What is a film cell? They are the actual cells taken from 35mm film that is run in the cinemas. Since its introduction to the world in 1889 by Thomas Edison, 35mm film hasn't changed much. After the end of silent films, an analog soundtrack was added to the left side of the film, and in more recent years different aspect ratios have been used. The most common aspects you will see these days are Flat format (with ratio of 1.85:1) and Cinemascope (Which is an anamorphic widescreen with a ratio of 2.35:1).
What do you look for? When searching for film cells you will come across them being sold in two different ways. The first way is in strips (see 1 below). This usually means you won't have to spend alot of money in order to get good cells from your favourtite movies. Most of the time they are cut into strips of 5 cells and sold in lots of 5 or 10 strips, thus giving you 25 or 50 cells in total. The second way is to buy a trailer (see 2 below). A 35mm trailer is the short of a movie that is shown at the cinemas right before the main feature is played. These are a fantastic way to get thousands of cells with excellent scenes. The all vary in diameter (usually between 2.5" to 3.5") and are released with different version numbers (VER#) relative to which preview is being shown of that movie.
Note: Be wary of some trailers that are VER #1 and have a short runtime. They are normally regarded as "teasers" and are the first preview of the film to be shown to the public. Most of the time they don't provide as many usable scenes as the later versions.
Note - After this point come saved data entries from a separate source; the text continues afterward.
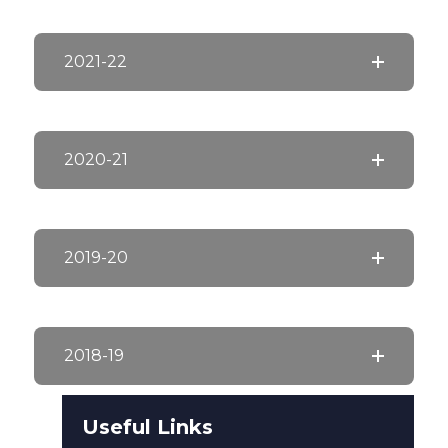
2021-22
2020-21
2019-20
2018-19
Useful Links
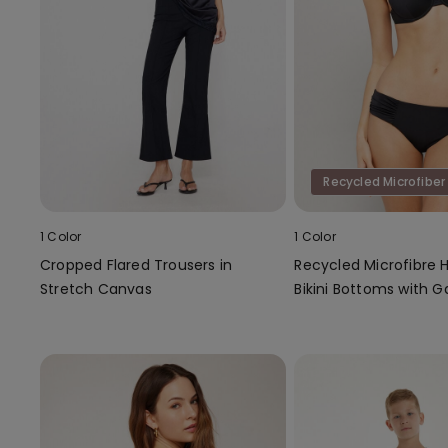
Recycled Microfiber
1 Color
1 Color
Cropped Flared Trousers in
Recycled Microfibre 
Stretch Canvas
Bikini Bottoms with G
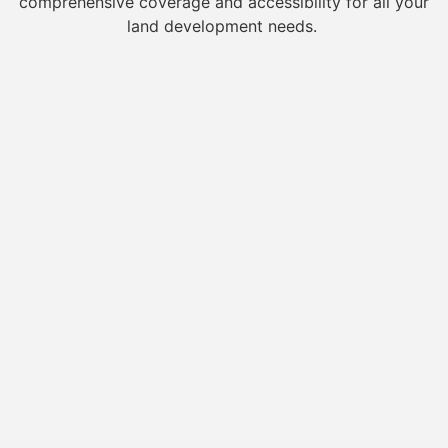
comprehensive coverage and accessibility for all your
land development needs.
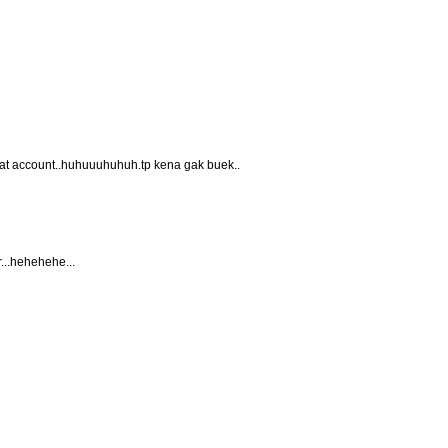
nat account..huhuuuhuhuh.tp kena gak buek..
r...hehehehe...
So why buy a film cell? Well since the introduction of digital projection, 35mm film is slowly being phased out. Trailers from certain movies are becoming extremely scarce which in turn is increasing the value of the film cells for those more popular movies. The ideal way to present these cells is to frame them together with a movie postcard and an engraved plaque (see 3 below). Once complete, these displays become the ultimate movie room feature and collectable item.